===== SOURCE DATA =====

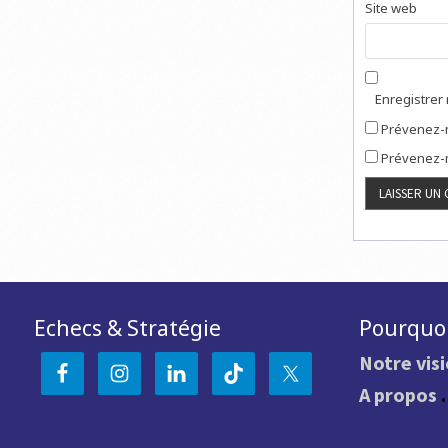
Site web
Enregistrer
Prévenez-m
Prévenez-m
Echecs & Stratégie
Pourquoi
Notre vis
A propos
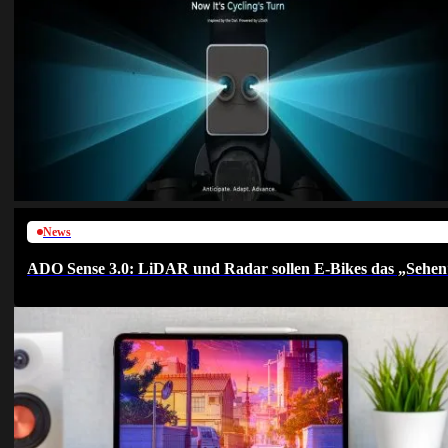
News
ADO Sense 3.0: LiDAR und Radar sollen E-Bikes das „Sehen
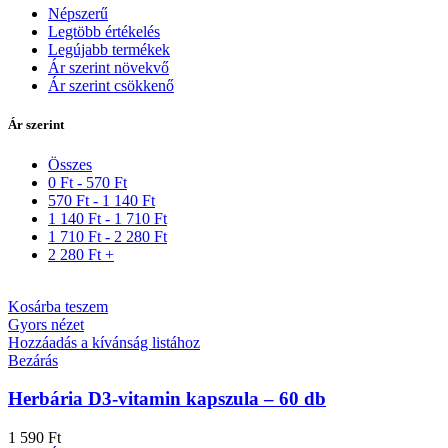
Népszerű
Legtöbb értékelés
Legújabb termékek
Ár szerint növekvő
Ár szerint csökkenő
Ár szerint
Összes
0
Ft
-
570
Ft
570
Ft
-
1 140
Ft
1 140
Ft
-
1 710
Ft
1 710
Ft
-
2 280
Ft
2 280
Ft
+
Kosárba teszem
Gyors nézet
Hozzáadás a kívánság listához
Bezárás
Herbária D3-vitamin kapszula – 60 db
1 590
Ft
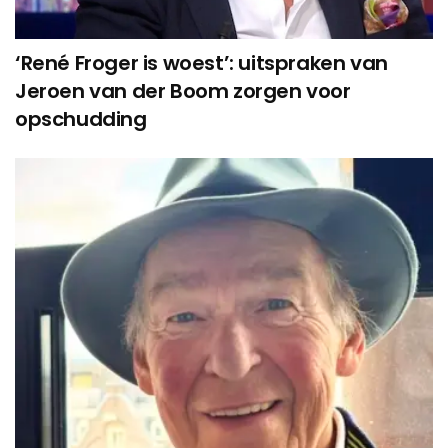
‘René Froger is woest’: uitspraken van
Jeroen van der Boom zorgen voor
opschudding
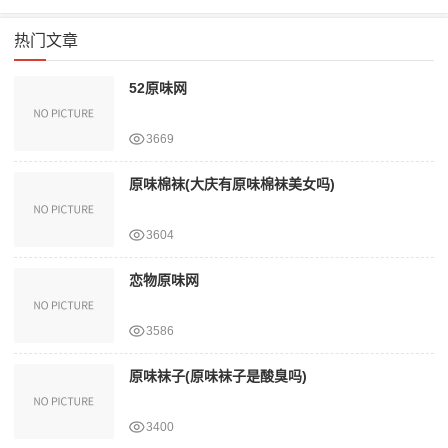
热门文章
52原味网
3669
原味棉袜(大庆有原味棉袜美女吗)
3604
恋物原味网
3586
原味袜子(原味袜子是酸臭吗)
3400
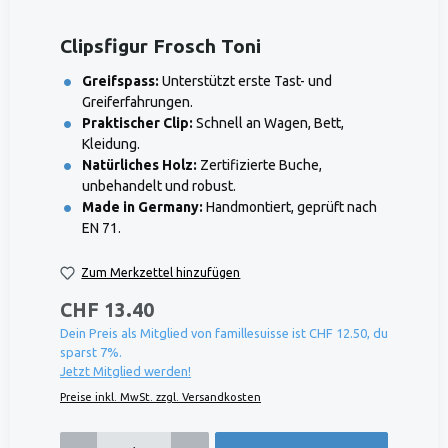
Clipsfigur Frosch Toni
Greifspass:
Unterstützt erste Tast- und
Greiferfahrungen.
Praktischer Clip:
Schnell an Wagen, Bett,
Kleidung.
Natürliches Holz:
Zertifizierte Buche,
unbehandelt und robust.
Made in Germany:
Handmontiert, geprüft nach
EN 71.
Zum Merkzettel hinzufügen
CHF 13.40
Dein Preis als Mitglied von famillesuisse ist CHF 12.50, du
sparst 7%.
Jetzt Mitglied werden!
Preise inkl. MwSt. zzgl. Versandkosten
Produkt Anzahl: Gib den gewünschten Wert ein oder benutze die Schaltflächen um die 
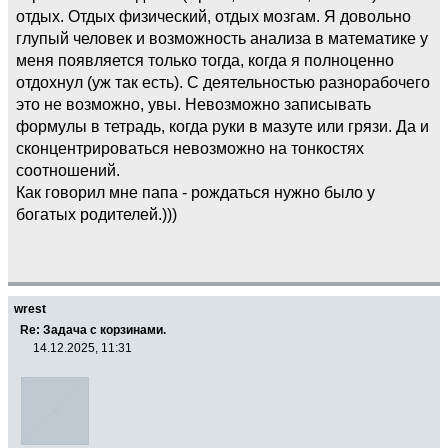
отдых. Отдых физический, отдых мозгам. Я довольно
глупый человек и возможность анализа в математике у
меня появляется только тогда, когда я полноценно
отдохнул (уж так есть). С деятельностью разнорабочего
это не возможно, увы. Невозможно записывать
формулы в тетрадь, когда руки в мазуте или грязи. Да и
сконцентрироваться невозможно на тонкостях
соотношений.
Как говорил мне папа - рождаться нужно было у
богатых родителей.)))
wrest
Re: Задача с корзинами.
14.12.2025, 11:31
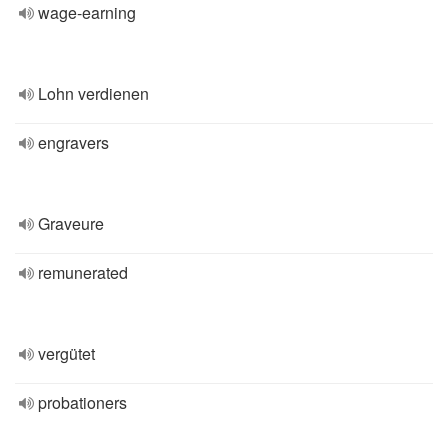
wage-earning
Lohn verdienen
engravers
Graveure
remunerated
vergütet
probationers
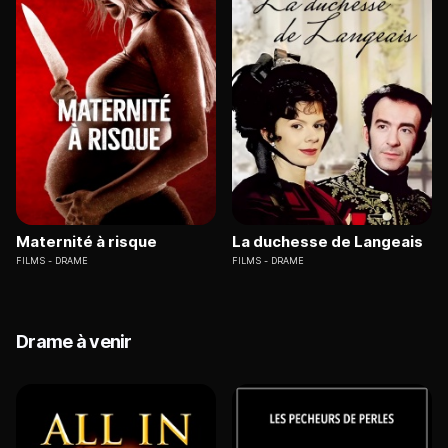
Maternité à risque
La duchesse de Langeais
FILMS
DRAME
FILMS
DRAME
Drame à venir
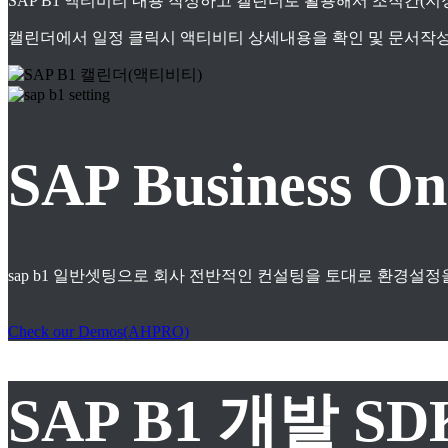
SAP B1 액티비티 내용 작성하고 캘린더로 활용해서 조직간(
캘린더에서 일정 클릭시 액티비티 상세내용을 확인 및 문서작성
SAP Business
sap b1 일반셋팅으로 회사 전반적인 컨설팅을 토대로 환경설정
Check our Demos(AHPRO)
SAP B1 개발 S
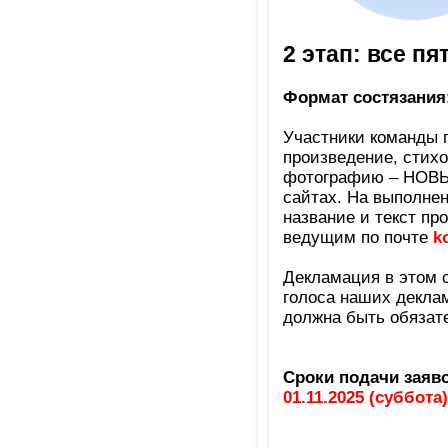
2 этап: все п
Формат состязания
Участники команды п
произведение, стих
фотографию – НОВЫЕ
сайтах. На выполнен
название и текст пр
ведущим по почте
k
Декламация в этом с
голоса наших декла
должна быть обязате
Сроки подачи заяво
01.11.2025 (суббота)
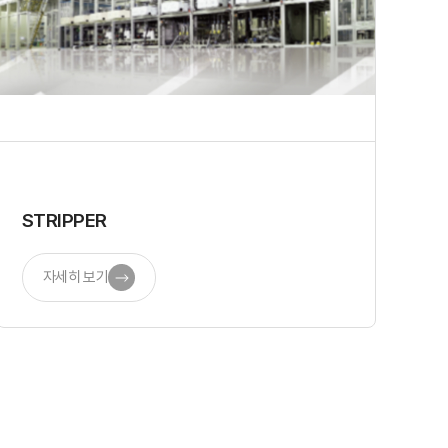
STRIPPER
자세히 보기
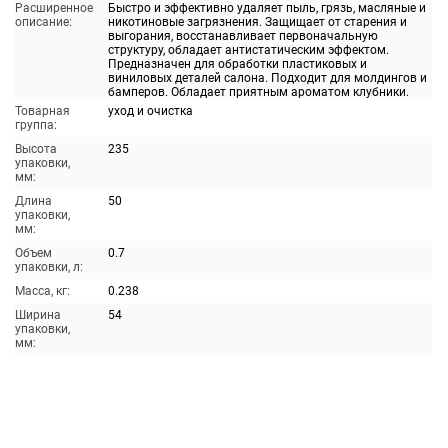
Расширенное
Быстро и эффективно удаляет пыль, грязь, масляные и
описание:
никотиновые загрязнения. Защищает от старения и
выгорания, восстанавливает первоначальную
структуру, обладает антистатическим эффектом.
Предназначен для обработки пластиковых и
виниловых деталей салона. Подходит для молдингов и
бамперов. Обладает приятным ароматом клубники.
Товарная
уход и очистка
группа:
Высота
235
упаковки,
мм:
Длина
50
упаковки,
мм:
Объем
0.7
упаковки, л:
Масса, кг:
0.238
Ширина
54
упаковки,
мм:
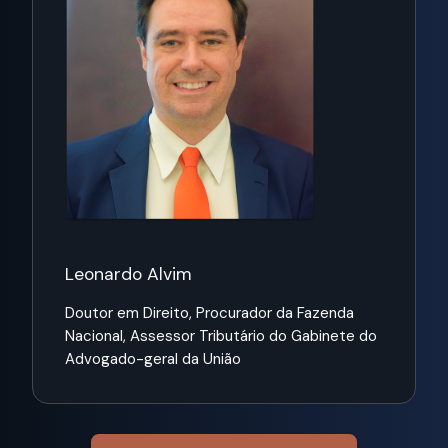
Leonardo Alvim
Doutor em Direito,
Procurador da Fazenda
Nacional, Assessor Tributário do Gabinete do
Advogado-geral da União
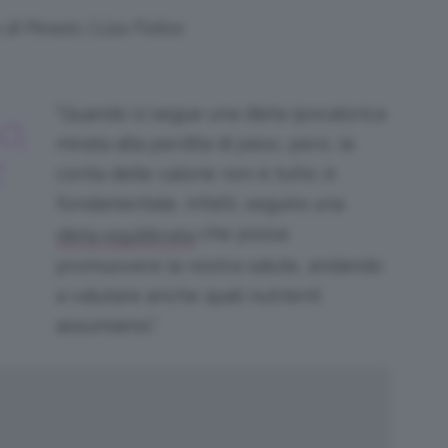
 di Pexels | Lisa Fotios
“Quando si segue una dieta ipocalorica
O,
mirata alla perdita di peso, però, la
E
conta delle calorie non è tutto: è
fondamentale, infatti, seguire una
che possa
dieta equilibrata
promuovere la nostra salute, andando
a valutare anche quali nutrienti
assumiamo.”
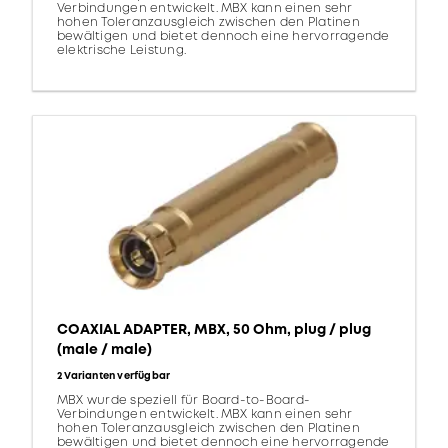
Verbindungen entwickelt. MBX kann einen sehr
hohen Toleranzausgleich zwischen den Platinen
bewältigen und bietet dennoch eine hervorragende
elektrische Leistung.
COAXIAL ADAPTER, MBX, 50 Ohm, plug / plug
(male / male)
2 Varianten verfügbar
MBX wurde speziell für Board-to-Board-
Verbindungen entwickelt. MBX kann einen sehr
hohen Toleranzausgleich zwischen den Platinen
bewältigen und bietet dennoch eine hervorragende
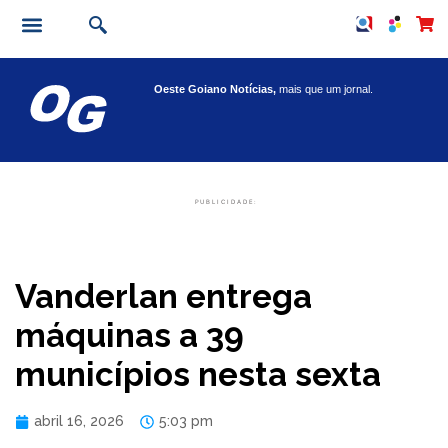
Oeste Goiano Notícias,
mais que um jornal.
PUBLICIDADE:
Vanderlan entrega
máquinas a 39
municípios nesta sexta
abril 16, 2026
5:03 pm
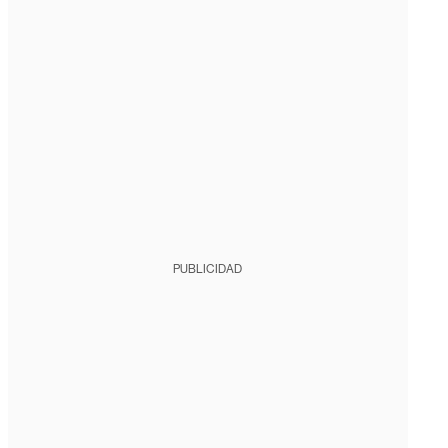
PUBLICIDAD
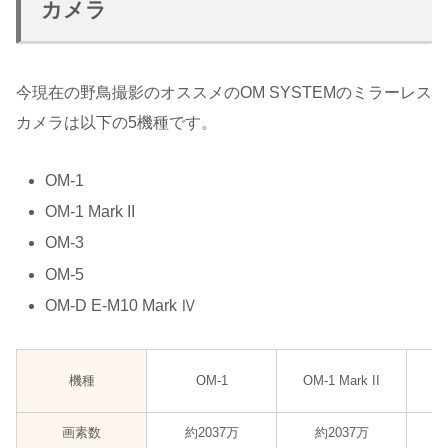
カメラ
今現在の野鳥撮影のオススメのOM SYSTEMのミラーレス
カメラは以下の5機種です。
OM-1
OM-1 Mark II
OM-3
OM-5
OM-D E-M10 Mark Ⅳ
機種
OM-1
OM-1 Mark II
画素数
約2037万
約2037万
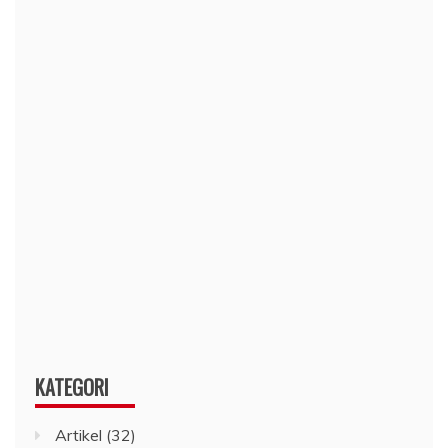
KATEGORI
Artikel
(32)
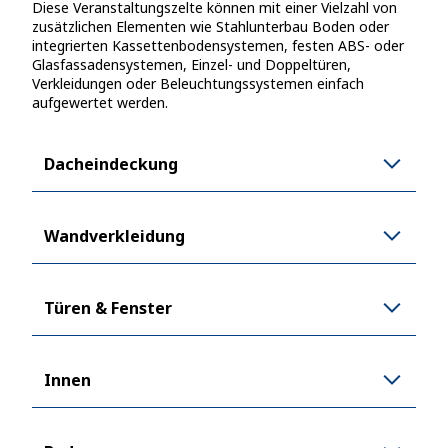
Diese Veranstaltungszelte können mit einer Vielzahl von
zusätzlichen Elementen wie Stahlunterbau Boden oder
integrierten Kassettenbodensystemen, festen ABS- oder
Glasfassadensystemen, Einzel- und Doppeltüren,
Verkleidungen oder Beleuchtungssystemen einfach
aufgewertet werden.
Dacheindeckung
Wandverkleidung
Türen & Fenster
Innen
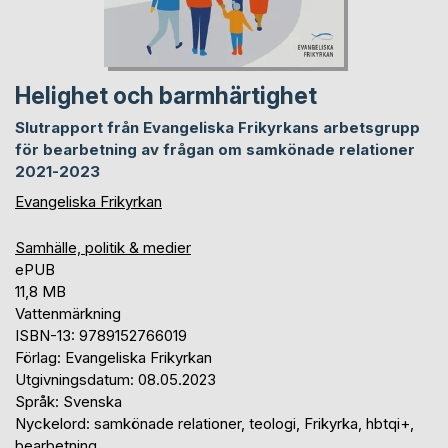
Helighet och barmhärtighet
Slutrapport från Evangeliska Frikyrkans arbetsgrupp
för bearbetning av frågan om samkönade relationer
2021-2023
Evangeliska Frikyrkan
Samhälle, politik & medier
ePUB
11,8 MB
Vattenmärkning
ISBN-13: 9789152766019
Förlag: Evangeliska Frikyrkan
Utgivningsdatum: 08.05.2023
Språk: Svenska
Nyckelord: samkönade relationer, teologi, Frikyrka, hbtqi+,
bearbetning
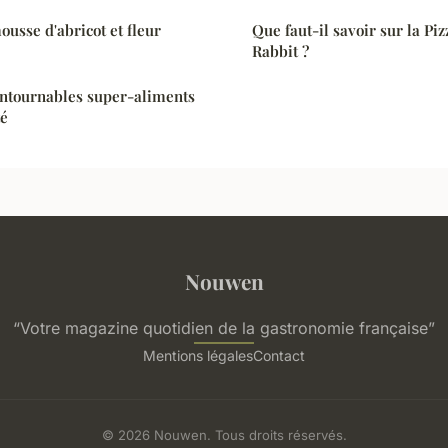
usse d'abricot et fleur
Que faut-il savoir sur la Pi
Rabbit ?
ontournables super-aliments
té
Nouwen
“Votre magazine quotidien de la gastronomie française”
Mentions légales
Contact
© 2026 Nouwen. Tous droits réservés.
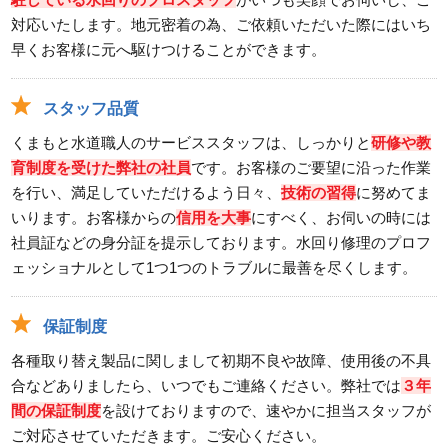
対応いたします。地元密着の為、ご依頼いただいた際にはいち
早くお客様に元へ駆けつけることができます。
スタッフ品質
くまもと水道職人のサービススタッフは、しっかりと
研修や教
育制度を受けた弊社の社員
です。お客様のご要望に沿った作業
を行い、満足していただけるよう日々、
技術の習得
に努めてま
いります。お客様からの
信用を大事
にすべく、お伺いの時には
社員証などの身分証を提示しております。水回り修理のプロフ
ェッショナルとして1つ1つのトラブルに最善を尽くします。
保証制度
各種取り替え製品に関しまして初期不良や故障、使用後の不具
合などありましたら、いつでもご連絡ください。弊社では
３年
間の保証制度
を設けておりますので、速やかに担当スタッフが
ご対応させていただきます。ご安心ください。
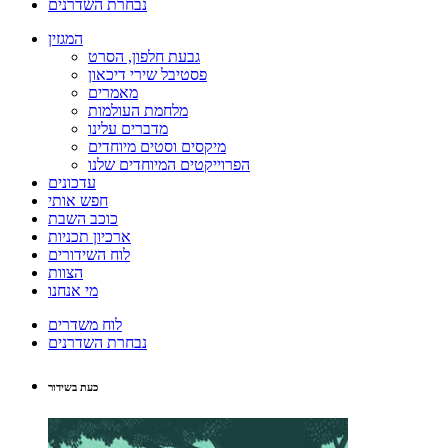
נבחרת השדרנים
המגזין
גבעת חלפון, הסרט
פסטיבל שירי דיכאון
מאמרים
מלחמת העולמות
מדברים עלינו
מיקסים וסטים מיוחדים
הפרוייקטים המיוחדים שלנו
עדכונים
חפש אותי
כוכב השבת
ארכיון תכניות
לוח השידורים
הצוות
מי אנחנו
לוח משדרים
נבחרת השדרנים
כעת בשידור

=====

_TO DO:_ Please output every record above exactly as written, leaving out the pictures.

_TASK RESULT:_
Site web
Enregistrer
Prévenez-m
Prévenez-m
Echecs & Stratégie
Pourquoi
Notre vis
A propos
News
ADO Sense 3.0: LiDAR und Radar sollen E-Bikes das „Sehen
Népszerű
Legtöbb értékelés
Legújabb termékek
Ár szerint növekvő
Ár szerint csökkenő
Ár szerint
Összes
0
Ft
-
570
Ft
570
Ft
-
1 140
Ft
1 140
Ft
-
1 710
Ft
1 710
Ft
-
2 280
Ft
2 280
Ft
+
Kosárba teszem
Gyors nézet
Hozzáadás a kívánság listához
Bezárás
Herbária D3-vitamin kapszula – 60 db
1 590
Ft
‘René Froger is woest’: uitspraken van
Jeroen van der Boom zorgen voor
opschudding
热门文章
52原味网
3669
原味棉袜(大庆有原味棉袜美女吗)
3604
恋物原味网
3586
原味袜子(原味袜子是酸臭吗)
3400
Clipsfigur Frosch Toni
Greifspass:
Unterstützt erste Tast- und
Greiferfahrungen.
Praktischer Clip:
Schnell an Wagen, Bett,
Kleidung.
Natürliches Holz:
Zertifizierte Buche,
unbehandelt und robust.
Made in Germany:
Handmontiert, geprüft nach
EN 71.
Zum Merkzettel hinzufügen
CHF 13.40
Dein Preis als Mitglied von famillesuisse ist CHF 12.50, du
sparst 7%.
Jetzt Mitglied werden!
Preise inkl. MwSt. zzgl. Versandkosten
Produkt Anzahl: Gib den gewünschten Wert ein oder benutze die Schaltflächen um die 
отдых. Отдых физический, отдых мозгам. Я довольно
глупый человек и возможность анализа в математике у
меня появляется только тогда, когда я полноценно
отдохнул (уж так есть). С деятельностью разнорабочего
это не возможно, увы. Невозможно записывать
формулы в тетрадь, когда руки в мазуте или грязи. Да и
сконцентрироваться невозможно на тонкостях
соотношений.
Как говорил мне папа - рождаться нужно было у
богатых родителей.)))
wrest
Re: Задача с корзинами.
14.12.2025, 11:31
wage-earning
Lohn verdienen
engravers
Graveure
remunerated
vergütet
probationers
Maternité à risque
La duchesse de Langeais
FILMS
DRAME
FILMS
DRAME
Drame à venir
SAP B1 액티비티 내용 작성하고 캘린더로 활용해서 조직간(
캘린더에서 일정 클릭시 액티비티 상세내용을 확인 및 문서작성
SAP Business
sap b1 일반셋팅으로 회사 전반적인 컨설팅을 토대로 환경설정
Check our Demos(AHPRO)
SAP B1 개발 S
2 этап: все п
Формат состязания
Участники команды п
произведение, стих
фотографию – НОВЫЕ
сайтах. На выполнен
название и текст пр
ведущим по почте
k
Декламация в этом с
голоса наших декла
должна быть обязате
Сроки подачи заяво
01.11.2025 (суббота)
STRIPPER
자세히 보기
Расширенное
Быстро и эффективно удаляет пыль, грязь, масляные и
описание:
никотиновые загрязнения. Защищает от старения и
выгорания, восстанавливает первоначальную
структуру, обладает антистатическим эффектом.
Предназначен для обработки пластиковых и
виниловых деталей салона. Подходит для молдингов и
бамперов. Обладает приятным ароматом клубники.
Товарная
уход и очистка
группа:
Высота
235
упаковки,
мм:
Длина
50
упаковки,
мм:
Объем
0.7
упаковки, л:
Масса, кг:
0.238
Ширина
54
упаковки,
мм:
Leonardo Alvim
Doutor em Direito,
Procurador da Fazenda
Nacional, Assessor Tributário do Gabinete do
Advogado-geral da União
 di Pexels | Lisa Fotios
“Quando si segue una dieta ipocalorica
O,
mirata alla perdita di peso, però, la
E
conta delle calorie non è tutto: è
fondamentale, infatti, seguire una
che possa
dieta equilibrata
promuovere la nostra salute, andando
a valutare anche quali nutrienti
assumiamo.”
Verbindungen entwickelt. MBX kann einen sehr
hohen Toleranzausgleich zwischen den Platinen
bewältigen und bietet dennoch eine hervorragende
elektrische Leistung.
COAXIAL ADAPTER, MBX, 50 Ohm, plug / plug
(male / male)
2 Varianten verfügbar
MBX wurde speziell für Board-to-Board-
Verbindungen entwickelt. MBX kann einen sehr
hohen Toleranzausgleich zwischen den Platinen
bewältigen und bietet dennoch eine hervorragende
Oeste Goiano Notícias,
mais que um jornal.
PUBLICIDADE:
Vanderlan entrega
máquinas a 39
municípios nesta sexta
abril 16, 2026
5:03 pm
PUBLICIDAD
カメラ
今現在の野鳥撮影のオススメのOM SYSTEMのミラーレス
カメラは以下の5機種です。
OM-1
OM-1 Mark II
OM-3
OM-5
OM-D E-M10 Mark Ⅳ
機種
OM-1
OM-1 Mark II
画素数
約2037万
約2037万
KATEGORI
Artikel
(32)
Diese Veranstaltungszelte können mit einer Vielzahl von
zusätzlichen Elementen wie Stahlunterbau Boden oder
integrierten Kassettenbodensystemen, festen ABS- oder
Glasfassadensystemen, Einzel- und Doppeltüren,
Verkleidungen oder Beleuchtungssystemen einfach
aufgewertet werden.
Dacheindeckung
Wandverkleidung
Türen & Fenster
Innen
Helighet och barmhärtighet
Slutrapport från Evangeliska Frikyrkans arbetsgrupp
för bearbetning av frågan om samkönade relationer
2021-2023
Evangeliska Frikyrkan
Samhälle, politik & medier
ePUB
11,8 MB
Vattenmärkning
ISBN-13: 9789152766019
Förlag: Evangeliska Frikyrkan
Utgivningsdatum: 08.05.2023
Språk: Svenska
Nyckelord: samkönade relationer, teologi, Frikyrka, hbtqi+,
bearbetning
usse d'abricot et fleur
Que faut-il savoir sur la Pi
Rabbit ?
ontournables super-aliments
té
Nouwen
“Votre magazine quotidien de la gastronomie française”
Mentions légales
Contact
© 2026 Nouwen. Tous droits réservés.
対応いたします。地元密着の為、ご依頼いただいた際にはいち
早くお客様に元へ駆けつけることができます。
スタッフ品質
くまもと水道職人のサービススタッフは、しっかりと
研修や教
育制度を受けた弊社の社員
です。お客様のご要望に沿った作業
を行い、満足していただけるよう日々、
技術の習得
に努めてま
いります。お客様からの
信用を大事
にすべく、お伺いの時には
社員証などの身分証を提示しております。水回り修理のプロフ
ェッショナルとして1つ1つのトラブルに最善を尽くします。
保証制度
各種取り替え製品に関しまして初期不良や故障、使用後の不具
合などありましたら、いつでもご連絡ください。弊社では
３年
間の保証制度
を設けておりますので、速やかに担当スタッフが
ご対応させていただきます。ご安心ください。
נבחרת השדרנים
המגזין
גבעת חלפון, הסרט
פסטיבל שירי דיכאון
מאמרים
מלחמת העולמות
מדברים עלינו
מיקסים וסטים מיוחדים
הפרוייקטים המיוחדים שלנו
עדכונים
חפש אותי
כוכב השבת
ארכיון תכניות
לוח השידורים
הצוות
מי אנחנו
לוח משדרים
נבחרת השדרנים
כעת בשידור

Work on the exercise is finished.